Según un informe publicado por la Corporación Financiera Internacional y C40, los avances sustentables relacionados al ámbito del transporte han arrojado positivas cifras durante este último tiempo. En Latinoamérica, Colombia y Chile son los dos países que más autobuses eléctricos han implementado.

No todo son malas noticias para Latinoamérica, considerando que estamos viviendo una de las peores crisis de la historia producto de la pandemia del coronavirus. Esto, porque según cifras actuales nuestro territorio ha presentando grandes avances en cuanto a sustentabilidad y transporte se trata. La llegada de autobuses eléctricos a algunos países ha motivado esta situación, que espera repetirse en varias naciones del mundo.

Según el estudio “Los modelos de negocio innovadores muestran un gran potencial en América Latina”, elaborado por la Corporación Financiera Internacional (IFC) y C40 (grupo de ciudades unidas para combatir el cambio climático), el territorio latinoamericano podría convertirse en un ejemplo a seguir en el mundo después de la crisis sanitaria.

El caso de Colombia y Chile

Dentro de los países que más han presentado avances en su transporte, se encuentran Colombia y Chile. Por su parte, el primer país contará con una flota que contará con 1.485 autobuses eléctricos este año, la cual llegará a este número cuando se sumen 596 vehículos nuevos a los que ya existen en su capital Bogotá. Con esto los colombianos pasarán a tener una de las flotas más grandes fuera de China, país que posee en su mayoría autobuses eléctricos para el transporte.

Por otro lado, Chile no se queda atrás, ya que en los últimos años ha sumado un total de 776 autobuses eléctricos que circulan por la ciudad de Santiago. Según lo que han expresado los realizadores de este estudio, todo este éxito que han mostrado estos países se basa en las alianzas que han logrado establecer los gobiernos con los privados, a través de innovadores sistemas de concesión.

Sistema de concesión innovador

La modernización del sistema de transporte público en estos países ha pasado por un sistema de concesión que no suele verse en todo el mundo. En la mayoría de los países del globo, los gobiernos son los que se encargan de financiar el transporte, el cual en muchas ocasiones no cuenta con la calidad necesaria para trasladar de buena forma a sus pasajeros. En el caso colombiano y el chileno, grupos privados se encargan de invertir y mantener las flotas de autobuses eléctricos, a cambio de obtener ganancias económicas con ello.

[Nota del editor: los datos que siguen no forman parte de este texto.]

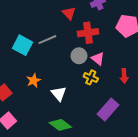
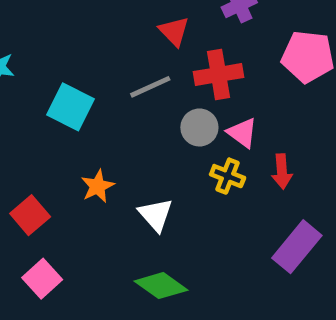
gray line: (47, 40) -> (150, 87), moved
red arrow: (124, 76) -> (282, 171), moved
purple rectangle: (108, 110) -> (297, 247), moved

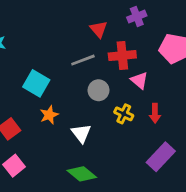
cyan square: (71, 107) -> (36, 83), moved
gray circle: (199, 127) -> (99, 90), moved
pink triangle: (242, 133) -> (139, 80), moved

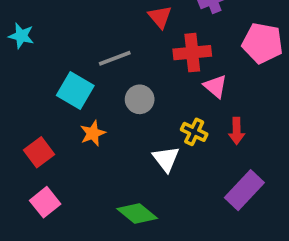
gray line: (83, 60) -> (115, 58), moved
gray circle: (99, 90) -> (140, 99), moved
white triangle: (81, 133) -> (166, 159), moved

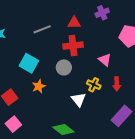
red triangle: (160, 17) -> (74, 23), turned -48
red cross: (192, 53) -> (73, 46), moved
gray line: (115, 58) -> (42, 29), moved

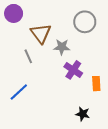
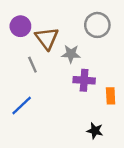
purple circle: (14, 13) -> (20, 26), moved
purple cross: (73, 70) -> (84, 80), turned -30

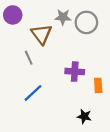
purple circle: (20, 26) -> (13, 15), moved
gray star: (71, 54) -> (63, 17), moved
blue line: (22, 106) -> (33, 93), moved

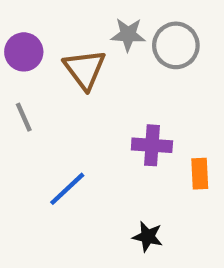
purple circle: (13, 15) -> (24, 52), moved
gray line: (29, 58) -> (24, 117), moved
black star: (84, 116) -> (148, 237), moved

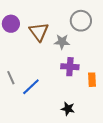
gray star: (128, 35) -> (62, 42), moved
gray line: (24, 117) -> (11, 78), moved

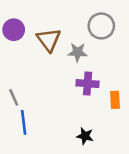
blue line: (31, 87) -> (24, 122), moved, turned -54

Según lo que detalla el estudio, algunos países que no cuentan con este tipo de sistemas, han tenido ciertos problemas derivados de la pandemia. Entre marzo y abril del año pasado, el flujo de pasajeros disminuyó entre un 70% y 90%, lo que causó graves caídas en las ganancias que se obtienen por pasaje, lo que llevó a que países como Brasil presentaran graves pérdidas en términos de transporte.

Una alternativa a considerar

Fuera de todos los desafíos que representa innovar en nuevos métodos de transporte sustentables como los autobuses eléctricos. Estos significan una alternativa que puede rentar con el paso del tiempo, ya que no ocupan los mismos recursos energéticos tradicionales como la bencina, sino que, se nutren de energía eléctrica, mucho más barata y renovable.

El reporte de la IFC y C40, tiene un apartado en donde se habla de esto, comentando que si se toma en cuenta la inversión inicial, los costos operacionales y de mantención, el ahorro que se obtiene de la no ocupación del diésel como combustible es mayúsculo. Por otro lado, si se consideran las ganancias a nivel medioambiental, gracias a la no emisión de gases contaminantes, la inversión en vehículos eléctricos siempre será positiva.

Por otra parte, el estudio también realiza una comparación entre lo que tuvieron que enfrentar hace algunos años las irrupciones de energías limpias como la eólica y solar, las que tuvieron ciertas dificultades, pero que hoy ya comienzan a brillar en ciertas industrias.

A modo de conclusión, establecer sistemas de transporte basados en energías limpias, que no contaminen nuestra atmósfera y que además permitan un ahorro para los bolsillos de usuarios y gobiernos, se hace algo indispensable para el mundo de hoy, el cual luego de terminada la crisis querrá salir de casa y disfrutar de un mundo más limpio en donde caminar al aire libre no conlleve ningún peligro para la salud de los ciudadanos del mundo.